The future of the Chinese economy lies in innovation, and everyone in China knows it. But that hasn’t always been true. Innovation didn’t drive the manufacturing miracle that has unfolded in China over the past half century, during which some 700 million people have been raised—or lifted themselves—out of desperate poverty. Instead the driver has in large part been what might be called brute-force imitation. Relying on a seemingly limitless supply of cheap labor, provided by the hundreds of millions of ambitious workers born during the postwar baby boom, China devoted itself prodigiously to the production of other countries’ innovations. The effort enabled a country that missed the Industrial Revolution to absorb the world’s most modern manufacturing advances in just a decade or two. Fittingly, China earned a reputation as a global copycat.
Now times are changing. China’s Baby Boomers are being replaced by its Millennials, born under the country’s one-child policy, which was officially launched in 1979 and designed to get birth rates below replacement level. It worked—but it also created a new demographic reality: China today doesn’t have enough people in its rising Millennial and Gen Z workforce to replenish the ranks of its disappearing Baby Boomers. According to its National Bureau of Statistics, China will have 81 million fewer working-age people in 2030 than in 2015; after 2030 that population is projected to decline by an average of 7.6 million annually. This has profound implications. With its pool of younger workers shrinking, China can no longer rely on imitation if it hopes to grow and support its aging population. It will have to rely on innovation instead.
But can China innovate? Can it compete at a global level with developed nations that have built their economies on innovation for decades? Many observers are doubtful. In recent years, they note, the West has steadily produced an abundance of innovations and innovators, while China has produced relatively few. In March 2014 this magazine published “Why China Can’t Innovate,” by Regina M. Abrami, William C. Kirby, and F. Warren McFarlan, an article that captured the conventional wisdom. The authors’ arguments were sound and well supported at the time.
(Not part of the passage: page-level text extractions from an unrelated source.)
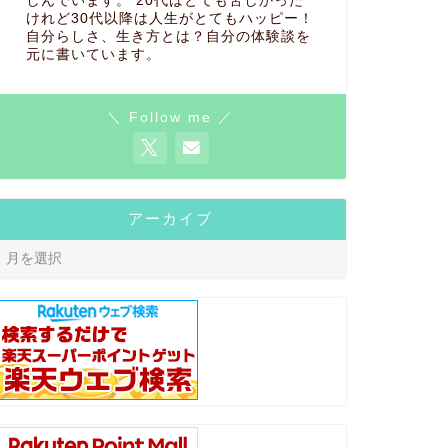
しんでいます。 20代はとても苦しかった
けれど30代以降は人生がとてもハッピー！
自分らしさ、生き方とは？自分の体験談を
元に書いています。
＼ Follow me ／
アーカイブ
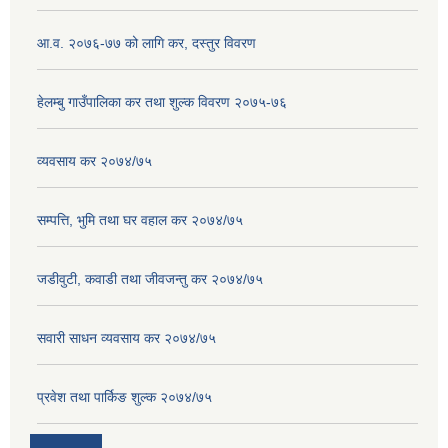
आ.व. २०७६-७७ को लागि कर, दस्तुर विवरण
हेलम्बु गाउँपालिका कर तथा शुल्क विवरण २०७५-७६
व्यवसाय कर २०७४/७५
सम्पत्ति, भुमि तथा घर वहाल कर २०७४/७५
जडीवुटी, कवाडी तथा जीवजन्तु कर २०७४/७५
सवारी साधन व्यवसाय कर २०७४/७५
प्रवेश तथा पार्किङ शुल्क २०७४/७५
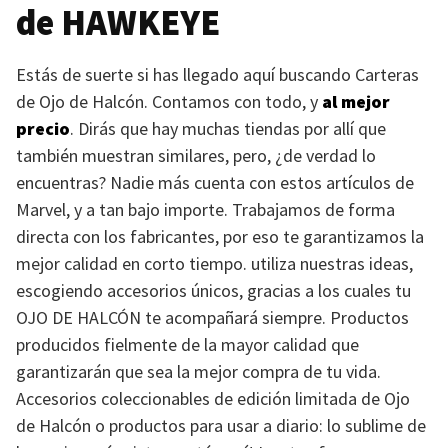
de
HAWKEYE
Estás de suerte si has llegado aquí buscando Carteras
de Ojo de Halcón. Contamos con todo, y
al mejor
precio
. Dirás que hay muchas tiendas por allí que
también muestran similares, pero, ¿de verdad lo
encuentras? Nadie más cuenta con estos artículos de
Marvel, y a tan bajo importe. Trabajamos de forma
directa con los fabricantes, por eso te garantizamos la
mejor calidad en corto tiempo. utiliza nuestras ideas,
escogiendo accesorios únicos, gracias a los cuales tu
OJO DE HALCÓN
te acompañará siempre. Productos
producidos fielmente de la mayor calidad que
garantizarán que sea la mejor compra de tu vida.
Accesorios coleccionables de edición limitada de Ojo
de Halcón o productos para usar a diario: lo sublime de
But just two years later eight of the 10 companies that had reached a $1 billion valuation in the shortest time ever were Chinese—and six of those eight were founded the year that article was published.
Those are startling numbers for a country that in 2020 ranked only 14th on the Global Innovation Index. Something clearly propelled those Chinese companies to the top, but the metrics we use to evaluate innovation have missed it. We tend to focus on people and companies that generate big new ideas—charismatic heroes with dash, daring, and dynamic thinking. By that measure the U.S. innovation ecosystem stands apart. But in the past five years, as an “innovation cold war” has taken shape between world powers, China has achieved a kind of parity with the United States—and the driving force behind its success may not be its innovators at all.
Patrick Zachmann/Magnum Photos
To understand what’s powering the global rise of Chinese companies, we need to recognize that China now has at its disposal a resource that no other country has: a vast population that has lived through unprecedented amounts of change and, consequently, has developed an astonishing propensity for adopting and adapting to innovations, at a speed and scale that is unmatched elsewhere on earth.
It’s that aspect of China’s innovation ecosystem—its hundreds of millions of hyper-adoptive and hyper-adaptive consumers—that makes China so globally competitive today. In the end, innovations must be judged by people’s willingness to use them. And on that front China has no peer.
The Story of Old Yang and the Growth of Mobile Payment
Old Yang is a beggar who lives in Beijing. He can usually be found just outside the Gu Lou Street subway stop in one of the city’s tourist districts, where for years he survived on loose change and spare bills from commuters. But life changed dramatically for him in 2015, when everyone in Beijing abruptly stopped carrying cash. Seemingly overnight, the entire Chinese population began to download apps such as WeChat Pay and Alipay and integrate mobile payment into their daily lives.
For Old Yang, this tech disruption could have spelled disaster: His livelihood relied on cash. But faced with a crisis, he adapted. First he scraped together enough money to buy a cheap Xiaomi smartphone. Next he printed a sign that displayed the QR codes for his WeChat Pay and Alipay accounts. Then he returned to his spot outside the Gu Lou Street station, where, with the sign strung around his neck, he connected his phone to the subway Wi-Fi—and waited.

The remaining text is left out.